Reyl treads pragmatic path towards growth
Swiss boutique Reyl & Cie favours a disciplined approach whether building client portolios or eyeing up expansion opportunities in domestic and overseas markets
Geneva-based asset and wealth management group Reyl & Cie, is fast building up an international following, yet is not taking its eye off potential opportunities on its own doorstep.
The recent acquisition of the $500m (€363m) Solitaire wealth management business in Zurich, along with seven staff, has now boosted client assets to $5.5bn, $2bn of which is managed in collective funds and mandates for third party clients.
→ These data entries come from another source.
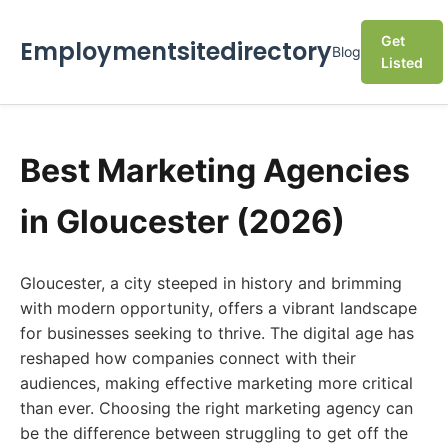
Get
Employmentsitedirectory
Blog
Listed
Best Marketing Agencies
in Gloucester (2026)
Gloucester, a city steeped in history and brimming
with modern opportunity, offers a vibrant landscape
for businesses seeking to thrive. The digital age has
reshaped how companies connect with their
audiences, making effective marketing more critical
than ever. Choosing the right marketing agency can
be the difference between struggling to get off the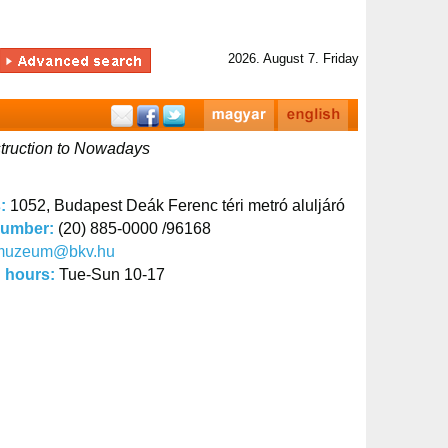
2026. August 7. Friday
struction to Nowadays
s:
1052, Budapest Deák Ferenc téri metró aluljáró
number:
(20) 885-0000 /96168
muzeum@bkv.hu
 hours:
Tue-Sun 10-17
“For Swiss banks and asset management companies, 70 per cent of the activity lies in the German part of the country,” says Thomas de Saint-Seine, portfolio manager and co-head of the executive board at Reyl Asset Management. “If you want to grow and develop, you need a Zurich presence.”
Reyl has realistic rather than astronomical targets, bearing in mind its boutique status, expecting to attract at least SFr1bn (E0.8bn) of new assets to its fund base by the end of 2013 from Zurich-based customers alone. That is not to forget its quiet ambitions in the Italian and French-speaking Swiss cantons, plus distribution plans in Italy, France, the Benelux and Nordic regions, the UK and Australia.
Among the Ucits IV-compliant products earmarked for these jurisdictions are funds investing in European and emerging market equities. Equities are managed through a quantitative process, which also takes account of fundamental and behavioural factors. The systematic investment approach of Reyl European Equities, the group’s flagship product, has led to an annual 8 per cent return for seven years since launch, compared to 2 per cent for the MSCI Europe Total Return index, claims Mr de Saint-Seine.
“In the quant sphere, there are many possibilities,” he admits. “You can do pure data mining, or you can use some criteria to be very strict and disciplined when you pick stocks.”
Reyl has opted for the latter, having developed three blocks as part of its overall investment strategy. Firstly, there is a bias to picking those stocks generating strong operating cash flow, undervalued relative to peers, with good control of their capital expenditure. In addition to this value-oriented approach, there is also a parallel, more defensive play, focusing on high and stable dividend paying stocks with strong fundamentals.
Thirdly there are the Garp (growth at reasonable price) strategies, which attempt to capture underlying investment themes. These include commodities, domestic growth and companies exporting goods to emerging markets. “Stocks following these themes typically have a higher information ratio than the market average,” says Mr de Saint-Senne.
The philosophy is that all of its three strands are capable of producing alpha, but not at the same time in the market cycle. While value strategies outperform in the recovery stage of a cycle, Garp investments are favoured in expansion mode and defensive stocks when capital preservation is key during a correction phase.
The Reyl system is designed to create an allocation between three blocks of stocks to aid navigation across market cycles to achieve a stable and solid mix of strategies within an equity portfolio. “Quant methodology for us means we want to remain extremely disciplined,” says Mr de Saint-Seine. “We never want to meet with the management of companies, as we think that is a distraction.”
The group screens 1,5000 European stocks and 3,500 across emerging economies, with each company requiring a minimum capitalisation of $150m. There are typically 50 to 120 stocks held within each portfolio strategy. Percentages are derived through quantitative portfolio optimisation techniques. “We don’t fall in love with our stocks, which is the number one risk of discretionary fund managers,” says Mr Saint-Seine.
At the same time, he is proud of some recent trades, such as the purchase of Norwegian oil producer Den Norske, which profited from a subsequent 60 per cent price hike following positive exploration work. “With our relatively large universe, we can find such special situations,” he says. “These stocks are not present in all indexes such as the MSCI Europe.”
While many Swiss private banks are currently taking refuge in local stocks, which they perceive as being both safe and diversified to emerging market growth opportunities, Reyl’s process currently favours German and UK stocks. “Swiss companies such as Nestlé have much more exposure to global growth, but there are better pure players, more focused on emerging economies, within the UK market.”